# Crepe Myrtle anyone?



## OPG3 (Jan 9, 2011)

Has anyone out here used Crepe Myrtle lumber? It is quite abundant around here in Georgia and quite often large diameter 5" - 6" diameter limbs are simply laying along roadsides. It is terribly hard and I am thinking of milling some into 2" x 2" boards to use in my hobby of making abaci. Any help is appreciated.


----------



## Marco (Feb 21, 2009)

No Otis, I just trimmed mine 2 weeks ago but since we are in Georgia, Have you milled any Pecan wood? How did it come out and how is it to work with?


----------



## OPG3 (Jan 9, 2011)

Jim, thanks for your reply. Personally, I've not worked with Pecan lumber, but it is often available from local sawmills. Many hardwood lumber vendors make no separation between Pecan and other forms of Hickory, of which Walnut is also in the same family of trees. My wife's dad built a huge house in Roswell, GA. He owned and managed a furniture business (Roswell Seating Company - which made church furniture) for over 55 years. There's a "great room" in that house that is completely encased in Pecan Raised Panel Walls - up to a 24 foot ceiling height. The wood is beautiful. He also built his own kitchen and laundry room cabinets with Pecan. I hope to one day have a project that requires it. It is a quite heavy lumber, but most people who have worked with it speak very highly of it.


----------



## papawd (Jan 5, 2011)

I have used Pecan and Cypress (Cypress can be very beautiful ) and plentifol here in southern Louisiana.... Crepe Myrtle I have never seen used But maybe it would work.. I have seen some Crepe's 20' tall and taller with at least 6" trunks


----------



## OPG3 (Jan 9, 2011)

Warren, Thanks for your reply as well.
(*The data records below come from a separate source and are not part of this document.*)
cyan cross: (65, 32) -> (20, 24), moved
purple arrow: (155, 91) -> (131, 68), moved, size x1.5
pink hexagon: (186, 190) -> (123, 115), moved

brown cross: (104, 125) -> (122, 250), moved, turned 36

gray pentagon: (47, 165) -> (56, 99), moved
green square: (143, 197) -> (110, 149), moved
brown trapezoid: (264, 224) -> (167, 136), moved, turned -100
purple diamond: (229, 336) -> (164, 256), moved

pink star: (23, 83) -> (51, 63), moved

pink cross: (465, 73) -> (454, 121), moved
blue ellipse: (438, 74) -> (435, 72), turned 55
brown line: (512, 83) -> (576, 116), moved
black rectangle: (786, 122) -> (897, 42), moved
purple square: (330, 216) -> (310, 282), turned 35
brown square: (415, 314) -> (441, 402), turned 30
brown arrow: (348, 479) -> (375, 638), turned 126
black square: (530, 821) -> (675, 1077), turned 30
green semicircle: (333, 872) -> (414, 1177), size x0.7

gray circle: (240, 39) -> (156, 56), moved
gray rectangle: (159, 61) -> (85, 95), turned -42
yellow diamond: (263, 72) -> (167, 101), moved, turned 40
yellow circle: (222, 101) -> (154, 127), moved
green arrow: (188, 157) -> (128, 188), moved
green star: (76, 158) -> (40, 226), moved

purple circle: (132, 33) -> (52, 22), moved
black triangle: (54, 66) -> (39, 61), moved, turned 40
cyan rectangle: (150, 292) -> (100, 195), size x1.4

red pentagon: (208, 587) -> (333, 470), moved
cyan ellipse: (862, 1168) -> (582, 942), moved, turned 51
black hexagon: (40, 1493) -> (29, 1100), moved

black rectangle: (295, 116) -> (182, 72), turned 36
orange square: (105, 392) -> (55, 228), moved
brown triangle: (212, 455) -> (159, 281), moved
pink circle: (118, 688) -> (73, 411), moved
That's exactly what I've been thinking about Crepe Myrtles - potential lumber with [possibly] desirable characteristics. In preliminary testing, it appears to me to be harder than any other wood I've worked with. I'm looking for something unique with a dark natural coloration and the tougher the better. As far as Cypress - I've done quite a bit of work with it and I love it! Cypress has some distinct advantages over many other species for outdoor projects. I have; however, noticed some variation between individual boards regarding their outdoor toughness! It is a dream for milling, but for some projects a bit heavy for some applications. Thanks again!


----------



## barking spider (Dec 26, 2010)

Haven't tried that, but did harvest some manzanita when I lived in CA. It was growing on some property I owned in the Sierra foothills.
It was quite hard and very dense with a reddish color. I turned a lot of stuff out of it. It was only about 6" in diameter, so I never tried to cut it into boards.
Good luck with it.


----------



## OPG3 (Jan 9, 2011)

Jack, my good friend Robert Applegate lives in El Cajon in Southern California and has those growing on his property. I've always wondered if they were similar woods - both of them are quite drought tolerant and bark is almost non-existant, but it would be difficult to take a stick home on a commercial flight. Is the manzanita also dark on the inside?


----------



## barking spider (Dec 26, 2010)

Yes, its dark thru and thru. You can get about a 2' piece in carry on, or just check it.


----------



## papawd (Jan 5, 2011)

If You use Cypress look for a product called TWP it is a stain type finish and I have used it on some swings,tables and chairs and it compliments the cypress beautifully and does a great job so far in helping keep the color in the wood


----------



## OPG3 (Jan 9, 2011)

Cool Warren, I will keep that in mind. Thus far I have not applied a finish to anything I built using Cypress - I've always let the items remain "natural". 
Thanks Bill for your idea about short lengths - I may be able to employ that technique.


----------



## argoknot (Dec 7, 2009)

OPG3 said:


> Has anyone out here used Crepe Myrtle lumber? It is quite abundant around here in Georgia and quite often large diameter 5" - 6" diameter limbs are simply laying along roadsides. It is terribly hard and I am thinking of milling some into 2" x 2" boards to use in my hobby of making abaci. Any help is appreciated.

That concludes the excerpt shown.